25 Kasım 2018

Sakızdan çıkan dövme

Mahkeme, 16 yaşında bir çocuğu alıp bir eve götürmenin, uyuşturucuyu vermenin, çocukla cinsel ilişkiye girmenin cezasının sadece 1 yıl olduğunu açıkladı...

Yargı kararları, sadece bir olayla ilgili yaptırımı açıklamaz. Aynı zamanda benzer bir eylemde bulunacağınızda başınıza ne geleceğini de size söyler.

Yakın zamanda, memleketin kimilerine göre “kader mahkûmu” olan çocuk istismarcıları, uyuşturucu satıcıları ve kullanıcıları, Antalya Bölge Adliye Mahkemesi 8. Dairesi’nden gelen bir kararla sevindi.

Zira mahkeme, kayıtlara göre 16 yaşında olan bir çocuğa Facebook’tan uyuşturucu bulabileceğini söylemenin, çocuğu alıp bir eve götürmenin, uyuşturucuyu vermenin, çocukla cinsel ilişkiye girmenin cezasının sadece 1 yıl olduğunu açıkladı.

Üstelik, çocuk ölse de tecavüze uğrasa da gırtlağında ekimotik alanlar, yaralar, delikler olsa da cansız bedeni ıslak bezle temizlenip, küçük bir valize yerleştirilerek 150 km. uzaklıktaki bir araziye çıplak halde atılsa da ceza değişmiyor.

Gönül rahatlığıyla bunları yapabilir, kuş kadar ceza ile kurtulabilirsiniz!

* * *

25 Kasım bugün, kadınlar şiddete karşı sokakta.

Sezgi Kırıt dosyası, saf şiddetin, iyi ve mağdur maskesi giyenlerin, hayat arsızlarının, ne şekliyle olursa olsun yaşayanların ne olduğunu, mağduriyetler üzerinden kendine kimlik devşirenlerin ve gerçek mağdurların kim olduğunu, sokaklardan verilen sesin hakiki bir nedeni olduğunu açık biçimde ortaya koyuyor.

* * *

Sezgi Kırıt, Antalya’da sıkıntılar yaşayan bir çocuktu.
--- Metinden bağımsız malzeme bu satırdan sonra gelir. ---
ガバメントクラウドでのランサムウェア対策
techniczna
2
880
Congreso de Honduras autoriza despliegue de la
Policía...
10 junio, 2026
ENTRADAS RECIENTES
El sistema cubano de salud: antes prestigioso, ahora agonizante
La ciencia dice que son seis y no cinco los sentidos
Dünya dar geliyordu, sokaklar karışık. Kayboluyordu.

Ama çocuktu.

Koluna sakızdan çıkan dövmeyi ıslatıp yapıştırıyor, markete cips almaya çıkıyor, kalan vaktinin çoğunu da bilgisayar başında geçiriyordu.

Sosyal medyada başka dünyalar vardı, kandı.

Sohbet etmek isteyenlere yanıt verdi.

Onlardan gelecekleri bilmiyordu, bilgisayarın diğer tarafındaydı ve evindeydi, bir şey olmazdı.

Oldu.

2009 yılında markete gitmek için evden çıktığında, kendisini konuştuğu bir adamın motosikletinde buldu.

Bundan sonrası ancak korku filmlerinde görülebilir.

Osman Küçük, henüz 15’ine basmış Sezgi’yi  Mehmet Mutlu Kurtlar ile birlikte Kurtlar’ın akrabası olan Ali Karpi’nin evine götürdü. Evde anne Emine Karpi ve Emine Karpi’nin yaşlı annesi de vardı.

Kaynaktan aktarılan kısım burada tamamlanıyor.